In the listing below, which lines contain the string "Keplera"? Copy them all.

::::

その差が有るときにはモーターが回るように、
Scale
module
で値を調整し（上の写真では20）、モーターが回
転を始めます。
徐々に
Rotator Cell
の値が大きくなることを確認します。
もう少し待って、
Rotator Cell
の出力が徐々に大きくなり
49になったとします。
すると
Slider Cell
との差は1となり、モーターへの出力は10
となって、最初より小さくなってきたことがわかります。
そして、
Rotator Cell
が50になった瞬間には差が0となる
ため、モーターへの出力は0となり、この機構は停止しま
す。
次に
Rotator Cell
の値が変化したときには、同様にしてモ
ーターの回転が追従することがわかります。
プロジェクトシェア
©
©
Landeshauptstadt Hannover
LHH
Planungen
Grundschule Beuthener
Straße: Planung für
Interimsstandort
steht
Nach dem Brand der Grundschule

::::

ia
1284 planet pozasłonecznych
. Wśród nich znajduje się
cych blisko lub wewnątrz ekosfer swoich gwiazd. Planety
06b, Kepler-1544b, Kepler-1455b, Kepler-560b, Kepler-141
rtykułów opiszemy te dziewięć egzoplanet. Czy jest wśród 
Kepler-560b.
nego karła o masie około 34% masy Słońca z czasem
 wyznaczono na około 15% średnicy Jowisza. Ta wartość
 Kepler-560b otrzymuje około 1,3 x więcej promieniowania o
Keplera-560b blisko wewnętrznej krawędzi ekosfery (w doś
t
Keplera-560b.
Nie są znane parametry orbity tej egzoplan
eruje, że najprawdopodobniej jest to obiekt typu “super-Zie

::::

Response box:
Keplera-560b blisko wewnętrznej krawędzi ekosfery (w doś
Keplera-560b.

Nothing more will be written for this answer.